The implication for autonomous scraping is significant: AI agents built for other purposes (data analysis, competitive intelligence, market research) can add scraping capabilities by connecting to an MCP scraper server. They express their data needs in natural language; the tools handle the technical execution; the agent receives structured results to incorporate into its broader task.

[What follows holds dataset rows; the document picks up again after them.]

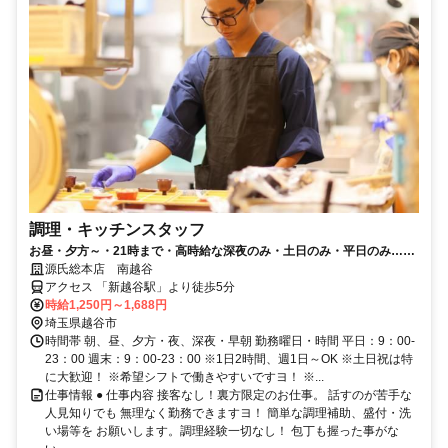
調理・キッチンスタッフ
お昼・夕方～・21時まで・高時給な深夜のみ・土日のみ・平日のみ…好
きな時間・曜日でＯＫ！
源氏総本店 南越谷
アクセス 「新越谷駅」より徒歩5分
時給1,250円～1,688円
埼玉県越谷市
時間帯 朝、昼、夕方・夜、深夜・早朝 勤務曜日・時間 平日：9：00-
23：00 週末：9：00-23：00 ※1日2時間、週1日～OK ※土日祝は特
に大歓迎！ ※希望シフトで働きやすいですヨ！ ※...
仕事情報 ● 仕事内容 接客なし！裏方限定のお仕事。 話すのが苦手な
人見知りでも 無理なく勤務できますヨ！ 簡単な調理補助、盛付・洗
い場等を お願いします。調理経験一切なし！ 包丁も握った事がな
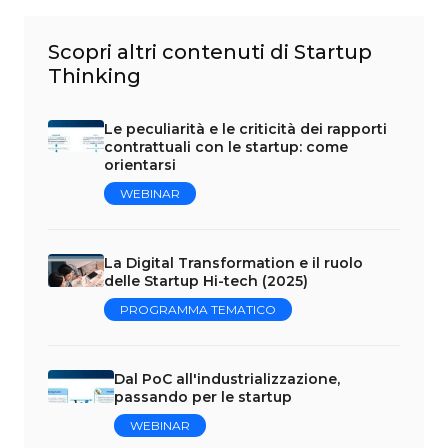
Scopri altri contenuti di Startup
Thinking
Le peculiarità e le criticità dei rapporti
contrattuali con le startup: come
orientarsi
WEBINAR
La Digital Transformation e il ruolo
delle Startup Hi-tech (2025)
PROGRAMMA TEMATICO
Dal PoC all'industrializzazione,
passando per le startup
WEBINAR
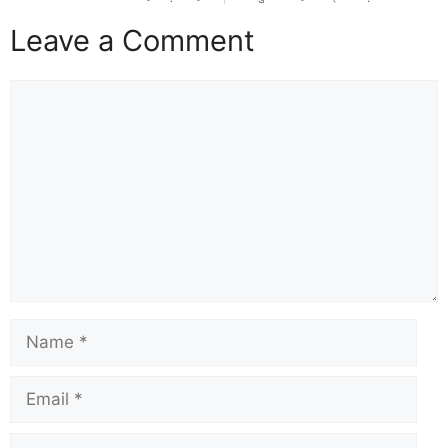
Leave a Comment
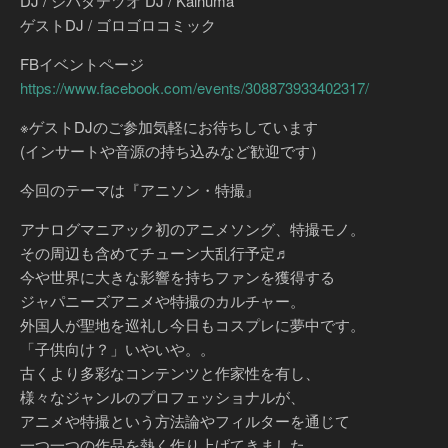
DJ / シバタテツオ DJ / Kainuma
ゲストDJ / ゴロゴロコミック
FBイベントページ
https://www.facebook.com/events/308873933402317/
※ゲストDJのご参加気軽にお待ちしています
(インサートや音源の持ち込みなど歓迎です）
今回のテーマは『アニソン・特撮』
アナログマニアック初のアニメソング、特撮モノ。
その周辺も含めてチューン大乱行予定♬
今や世界に大きな影響を持ちファンを獲得する
ジャパニーズアニメや特撮のカルチャー。
外国人が聖地を巡礼し今日もコスプレに夢中です。
「子供向け？」いやいや。。
古くより多彩なコンテンツと作家性を有し、
様々なジャンルのプロフェッショナルが、
アニメや特撮という方法論やフィルターを通じて
一つ一つの作品を熱く作り上げてきました。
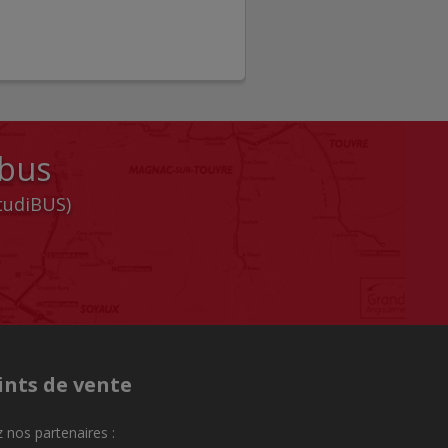
 bus
StudiBUS)
ints de vente
 nos partenaires :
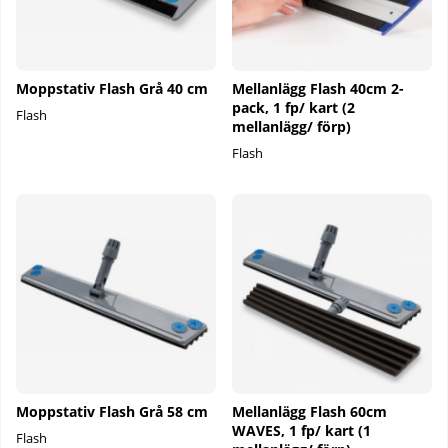
Moppstativ Flash Grå 40 cm
Mellanlägg Flash 40cm 2-
pack, 1 fp/ kart (2
Flash
mellanlägg/ förp)
Flash
Moppstativ Flash Grå 58 cm
Mellanlägg Flash 60cm
WAVES, 1 fp/ kart (1
Flash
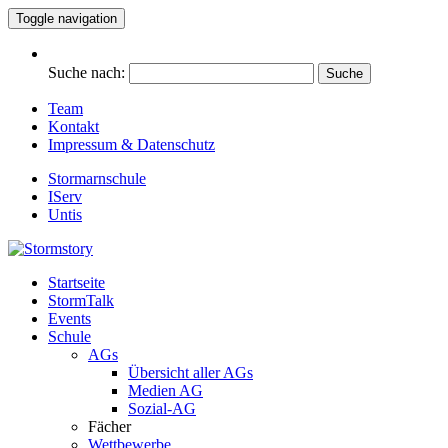
Toggle navigation
Suche nach:
Team
Kontakt
Impressum & Datenschutz
Stormarnschule
IServ
Untis
Startseite
Eure digitale Schülerzeitung
StormTalk
Stormstory
Events
Schule
AGs
Übersicht aller AGs
Medien AG
Sozial-AG
Fächer
Wettbewerbe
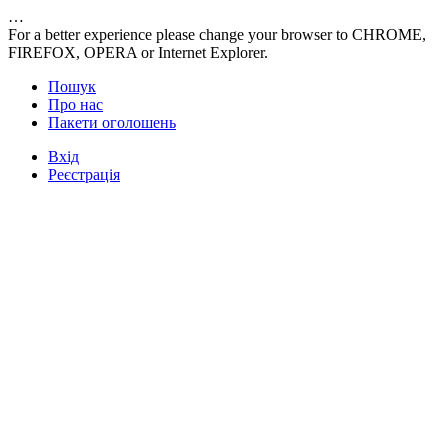
…
For a better experience please change your browser to CHROME,
FIREFOX, OPERA or Internet Explorer.
Пошук
Про нас
Пакети оголошень
Вхід
Реєстрація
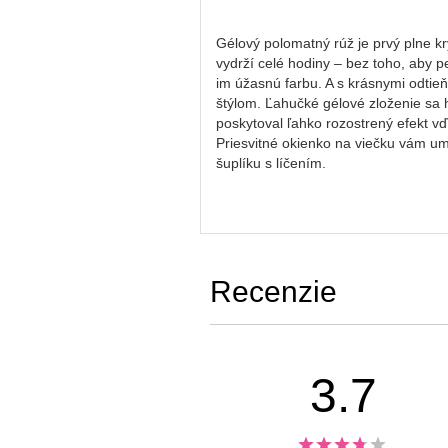
Gélový polomatný rúž je prvý plne kr
vydrží celé hodiny – bez toho, aby 
im úžasnú farbu. A s krásnymi odtieň
štýlom. Ľahučké gélové zloženie sa 
poskytoval ľahko rozostrený efekt vďa
Priesvitné okienko na viečku vám um
šuplíku s líčením.
Recenzie
3.7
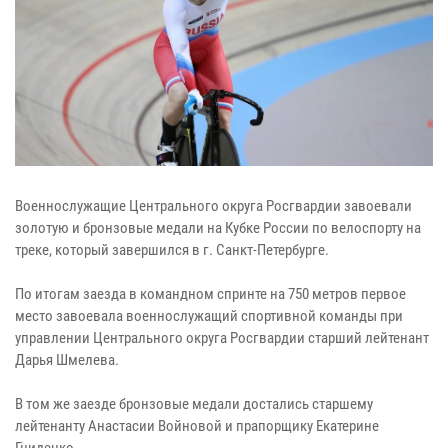
Военнослужащие Центрального округа Росгвардии завоевали
золотую и бронзовые медали на Кубке России по велоспорту на
треке, который завершился в г. Санкт-Петербурге.
По итогам заезда в командном спринте на 750 метров первое
место завоевала военнослужащий спортивной команды при
управлении Центрального округа Росгвардии старший лейтенант
Дарья Шмелева.
В том же заезде бронзовые медали достались старшему
лейтенанту Анастасии Войновой и прапорщику Екатерине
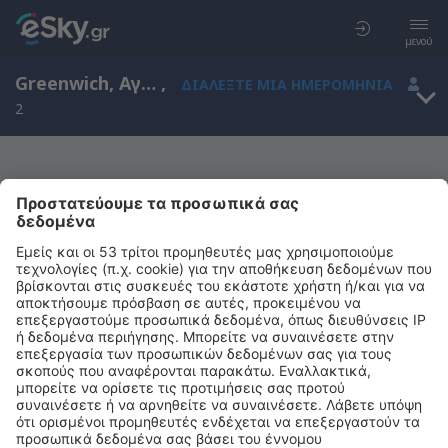
μενού
Greenwich, Αγγλία, Ηνωμένο Βασίλειο
,
ΔΙΑΛΈΞΤΕ ΜΙΑ ΗΜΕΡΟΜΗΝΊΑ
2
Μας συγχωρείτε, δεν υπάρχουν
αποτελέσματα για την αναζήτησή σας
Προσπαθήστε να κάνετε αναζήτηση με διαφορετικά κριτήρια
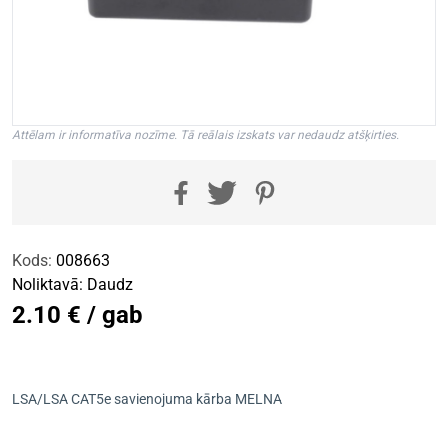
Attēlam ir informatīva nozīme. Tā reālais izskats var nedaudz atšķirties.
Kods:
008663
Noliktavā:
Daudz
2.10 € / gab
LSA/LSA CAT5e savienojuma kārba MELNA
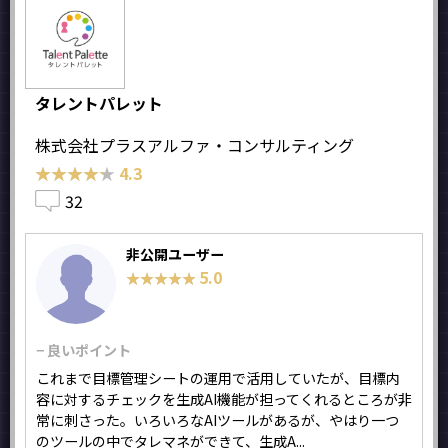
タレントパレット
株式会社プラスアルファ・コンサルティング
★★★★★
★★★★★
4.3
32
非公開ユーザー
5.0
★★★★★
★★★★★
− 良いポイント
これまで目標管理シートの運用で活用していたが、目標内
容に対するチェックを生成AI機能が担ってくれるところが非
常に刺さった。いろいろなAIツールがあるが、やはり一つ
のツールの中でタレマネができて、生成A...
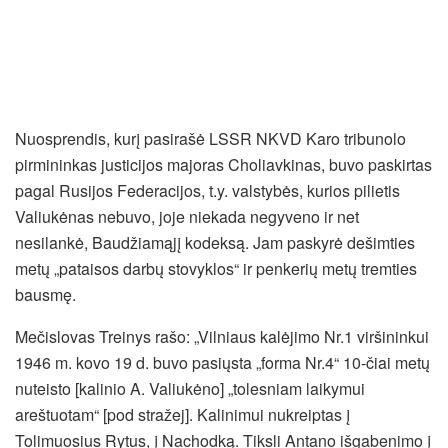
Nuosprendis, kurį pasirašė LSSR NKVD Karo tribunolo
pirmininkas justicijos majoras Choliavkinas, buvo paskirtas
pagal Rusijos Federacijos, t.y. valstybės, kurios pilietis
Valiukėnas nebuvo, joje niekada negyveno ir net
nesilankė, Baudžiamąjį kodeksą. Jam paskyrė dešimties
metų „pataisos darbų stovyklos“ ir penkerių metų tremties
bausmę.
Mečislovas Treinys rašo: „Vilniaus kalėjimo Nr.1 viršininkui
1946 m. kovo 19 d. buvo pasiųsta „forma Nr.4“ 10-čiai metų
nuteisto [kalinio A. Valiukėno] „tolesniam laikymui
areštuotam“ [pod stražej]. Kalinimui nukreiptas į
Tolimuosius Rytus, į Nachodką. Tiksli Antano išgabenimo į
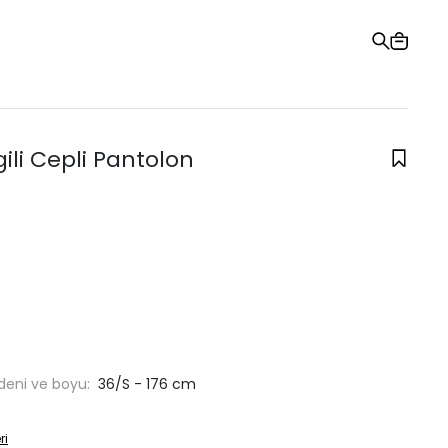
Hediye Kartı
Sipariş Takibi
Mağazalar
Yardım ve İletişim
gili Cepli Pantolon
deni ve boyu:
36/S - 176 cm
ri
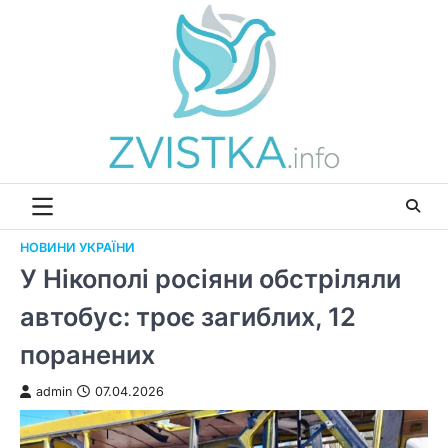
Перейти
до
вмісту
НОВИНИ УКРАЇНИ
У Нікополі росіяни обстріляли
автобус: троє загиблих, 12
поранених
admin
07.04.2026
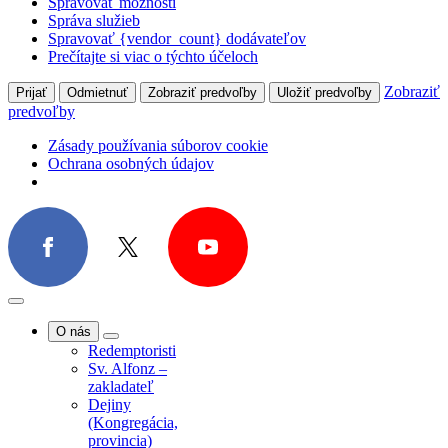
Spravovať možnosti
Správa služieb
Spravovať {vendor_count} dodávateľov
Prečítajte si viac o týchto účeloch
Zobraziť
Prijať
Odmietnuť
Zobraziť predvoľby
Uložiť predvoľby
predvoľby
Zásady používania súborov cookie
Ochrana osobných údajov
O nás
Redemptoristi
Sv. Alfonz –
zakladateľ
Dejiny
(Kongregácia,
provincia)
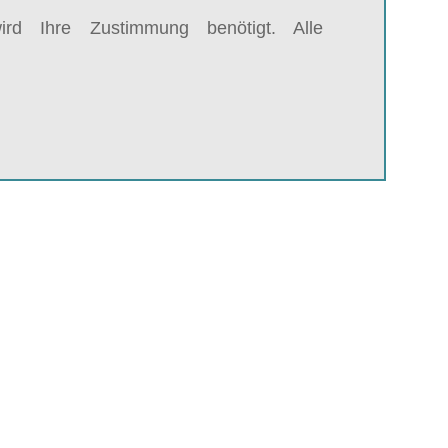
rd Ihre Zustimmung benötigt. Alle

This is the tool-first paradigm: capabilities are exposed as discrete, composable tools that agents can discover and combine. The scraping system you have built throughout this book is not just a scraper. It is a scraping capability that any sufficiently capable AI agent can use.
Apply This
1. Design MCP tools around agent reasoning steps, not implementation details. An agent thinks in steps: “understand the site, generate a plan, execute, validate.” Design tools that match these steps: fetch_page_structure, generate_scraper_config, run_scrape, validate_results.
2. Return errors as structured data, not exceptions. When a tool fails, return {"error": "...", "suggestion": "..."} rather than raising an exception. Agents handle structured error data better than exception text.
3. Include tool documentation that teaches, not just describes. The docstring on an MCP tool becomes the tool description the agent uses to decide when to call it. “Fetch a URL and analyze its HTML structure to determine if JavaScript rendering is needed and which CSS selectors will work for scraping” is more useful than “Analyze a URL.”
4. Test your MCP tools with an agent, not just unit tests. The way an agent sequences tool calls often reveals gaps in your tool design. A tool that returns ambiguous results or requires implicit knowledge to interpret will cause agent failures that unit tests do not catch.
5. Version your MCP server. Tool schemas change. If you change a tool’s signature or return format, existing agent integrations break. Maintain backwards compatibility or version your server explicitly (/v1/tools, /v2/tools) and migrate agents on your schedule.